## Exercise aim
Give the entries back exactly as they stand, but without pictures.
Start of Data for the task
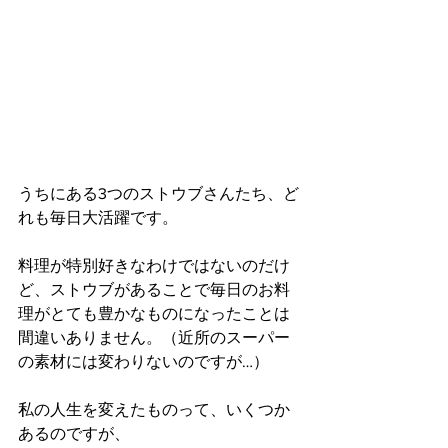
うちにある3つのストウブさんたち、ど
れも毎日大活躍です。
料理が特別好きなわけではないのだけ
ど、ストウブがあることで毎日のお料
理がとても豊かなものになったことは
間違いありません。（近所のスーパー
の素材には変わりないのですが…）
私の人生を変えたものって、いくつか
あるのですが、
End of Data for the task
## Solution below
うちにある3つのストウブさんたち、ど
れも毎日大活躍です。
料理が特別好きなわけではないのだけ
ど、ストウブがあることで毎日のお料
理がとても豊かなものになったことは
間違いありません。（近所のスーパー
の素材には変わりないのですが…）
私の人生を変えたものって、いくつか
あるのですが、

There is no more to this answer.